(Editor's note: This is a cached page found by Google so the site no longer exists and may not be available much longer.)
Picture the scene. It's the year 2103, and it's been fifty years since global
thermonuclear war laid waste to the entire northern hemisphere. However, the
southern hemisphere was left relatively unscathed, and there exists bustling,
developed communities throughout the now populous Australasia, Africa and South
America. Miraculously, the human race has managed to avoid making itself
extinct. However, the future of our species is being challenged by a threat even
greater than ourselves: global slowing. Already, the length of a day is over 29
hours, and the rate of day dilation is increasing all the time! In fact, each
day is 530 millionths of a percent longer than the previous one, which may not
sound like much, but if the process continues, a day in 3003 would last a week
Global slowing in not totally unexpected though. According to classical global slowing theory, the planet should lose about one second every 625 years or so, meaning a dinosaur day lasted about 23.5 hours, and a 2103 day should last 24 hours and about half a second. Why are the days getting longer than predicted? What could have caused this sudden deceleration of earth? Scientists all over the world were baffled by the planet's increasing lethargy, and numerous international summits had failed to reach any definitive explanation.
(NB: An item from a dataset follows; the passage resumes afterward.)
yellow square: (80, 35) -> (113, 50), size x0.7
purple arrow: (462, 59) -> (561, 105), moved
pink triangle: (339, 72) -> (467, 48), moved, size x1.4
And a week-long day isn't just an inconvenience! As daylight and dark hours continue to lengthen, plant life will be unable to adapt quickly enough to the new conditions, meaning the only primary food sources will have to be grown in artificial conditions, greatly reducing harvests, increasing fuel consumption and destroying whole countries' economies. Things aren't much better in the oceans, as the plankton swarms struggle to survive in the new conditions. Their position at the bottom of the food web means that all other organisms in the ocean struggle to survive too. Clearly something must be done, and done soon!
The problem, obviously, is that people drive on the wrong side of the road.
Viewed from above, every time a car driving on the right passes another going the other way, a system with considerable angular momentum is created. The moment is anticlockwise from above, meaning that the axis is directed outwards, away from the earth. If the northern hemisphere was populated, there would be no problem, as the angular momentum from the southern hemisphere's traffic would approximately cancel that of the northern hemisphere traffic. However, with all cities north of Madrid uninhabitable for hundreds of years, the bustling traffic of the southern hemisphere is unbalanced, and an overall angular momentum will be produced, with an axis from the north pole to south pole. This angular momentum has direction antiparallel to that of the earth's rotation, which passes straight through the poles from south to north. The slowing effect that the southern hemisphere's traffic is having on the earth, though tiny, is enough to cause massive deceleration over decades.
Luckily, this problem for tomorrow has been found today, and it is our responsibility, no, our duty, to prepare for it by driving on the left!